Dataset entries:
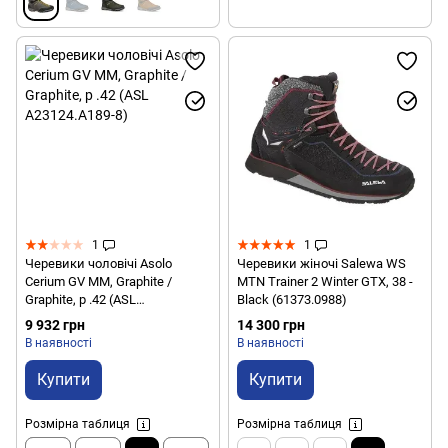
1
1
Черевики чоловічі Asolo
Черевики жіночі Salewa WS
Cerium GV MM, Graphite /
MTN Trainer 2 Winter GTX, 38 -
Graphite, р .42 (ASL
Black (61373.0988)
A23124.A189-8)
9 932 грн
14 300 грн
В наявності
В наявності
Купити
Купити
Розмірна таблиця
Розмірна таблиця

* * *

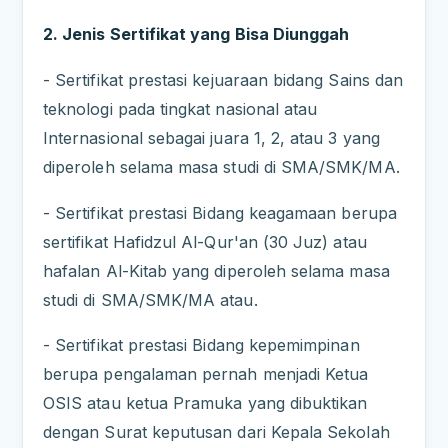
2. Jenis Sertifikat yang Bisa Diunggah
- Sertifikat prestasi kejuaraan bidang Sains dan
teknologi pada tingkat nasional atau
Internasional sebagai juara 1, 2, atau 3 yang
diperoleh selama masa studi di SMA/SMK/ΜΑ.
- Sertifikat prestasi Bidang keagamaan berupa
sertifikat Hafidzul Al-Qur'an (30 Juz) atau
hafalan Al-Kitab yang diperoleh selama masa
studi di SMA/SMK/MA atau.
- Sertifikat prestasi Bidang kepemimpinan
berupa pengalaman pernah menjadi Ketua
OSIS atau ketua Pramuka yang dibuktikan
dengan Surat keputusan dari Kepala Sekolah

* * *

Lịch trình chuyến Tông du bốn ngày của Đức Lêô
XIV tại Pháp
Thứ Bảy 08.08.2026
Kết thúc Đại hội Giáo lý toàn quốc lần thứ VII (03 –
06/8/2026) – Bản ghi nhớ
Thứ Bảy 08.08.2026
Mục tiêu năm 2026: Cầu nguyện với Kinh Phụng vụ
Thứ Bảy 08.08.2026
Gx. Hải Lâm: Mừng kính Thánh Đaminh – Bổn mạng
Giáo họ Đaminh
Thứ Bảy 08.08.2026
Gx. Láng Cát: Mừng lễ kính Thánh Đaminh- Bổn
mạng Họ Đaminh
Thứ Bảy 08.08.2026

WORK INSTRUCTIONS: Across all the records above, find each line with "atau" in it and copy it.

SOLUTION FOR THIS TASK:
teknologi pada tingkat nasional atau
Internasional sebagai juara 1, 2, atau 3 yang
sertifikat Hafidzul Al-Qur'an (30 Juz) atau
studi di SMA/SMK/MA atau.
OSIS atau ketua Pramuka yang dibuktikan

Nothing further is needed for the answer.